Date: 2005-03-05 05:29 pm (UTC)
From: [identity profile] drleo.livejournal.com
If you let the discipline drop for too long, all that hard-earned muscle turns to fat.

That's a bit of an old wives' tale. It's a bit more complicated. But part of it is not that hard-earned muscle turns to fat, but rather your body just burns off all that hard-earned muscle since it doesn't need it anymore. Which, I think, is an even more apropos analogy for this. You stop using it -- it goes away.

Date: 2005-03-05 07:49 pm (UTC)
From: [identity profile] lynn-onyx.livejournal.com
I know what you mean. I need to write more.

No, scratch that.

I need want to write more.

(I am having problems accepting that I might actually want to do things, and that my desires are legitimate. So I'm working on it.)

Date: 2005-03-06 12:45 am (UTC)
From: [identity profile] pavel-lishin.livejournal.com
at the very least, try to get one decent-sized LJ post in every other day.

I tried to do that. But then school got in the way, and my friends list turned boring, and was totally empty of any sort of inspiration. :(

Date: 2005-03-06 01:16 am (UTC)
From: [identity profile] hitchkitty.livejournal.com
script my Magnum Opus Web Comic

You're gonna do a strip about an ammo-packin' penguin?

*exit, stage right, dodging fruit all the way*

Date: 2005-03-06 02:46 am (UTC)
From: [identity profile] velvetpage.livejournal.com
You know, I found exactly the same thing. For years, I had stopped thinking of myself as a writer. Writing fiction, in particular, was something I had done as a child and a teenager but had stopped doing as an adult. I always meant to get back to it, but never quite did.

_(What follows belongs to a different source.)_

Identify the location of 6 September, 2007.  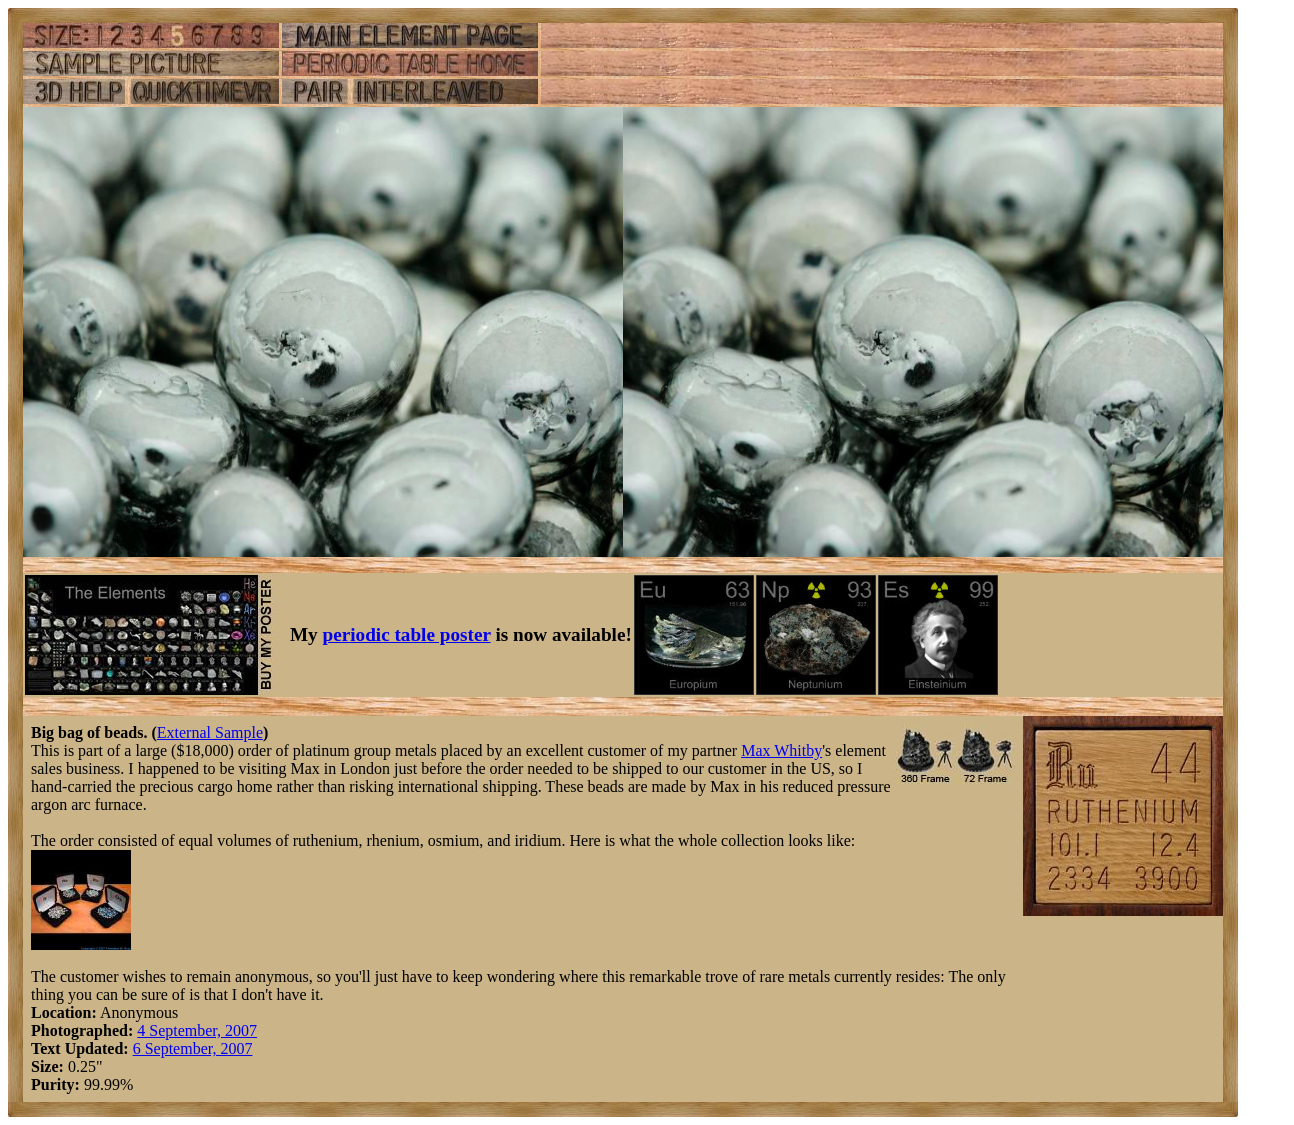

Then Piet introduced me to lj, and in the eight months since that happened, I've begun and nearly finished an entire novel in a genre I'd hardly looked at before. I'm not going to let myself stop writing again. THis has been too good for my soul. I need this creative outlet. I need to be a crafter of stories. A part of me had shrivelled up, and has now unfurled and is growing like mad once more.

So I know what you mean.

Date: 2005-03-06 02:53 am (UTC)
From: [identity profile] stalbon.livejournal.com
Hrm, that depends, I suppose. I write serious projects for myself probably at the rate of one per year, but of course I still do college papers every month and I roleplay online just about everyday, all of which helps to keep my writing 'wits' about me, I suppose. If all I did was write actual stories at the rate I do now, I wouldn't be able to say how easily it would come, given how I'd let myself deteriorate. Still, writing is most certainly a skill you need to keep sharp. I'm really glad I can still write well and keep things I started over a year ago interesting for me, but I'm not sure I can make a career out of it, given my sporadic bursts of writing. Blah, I dunno.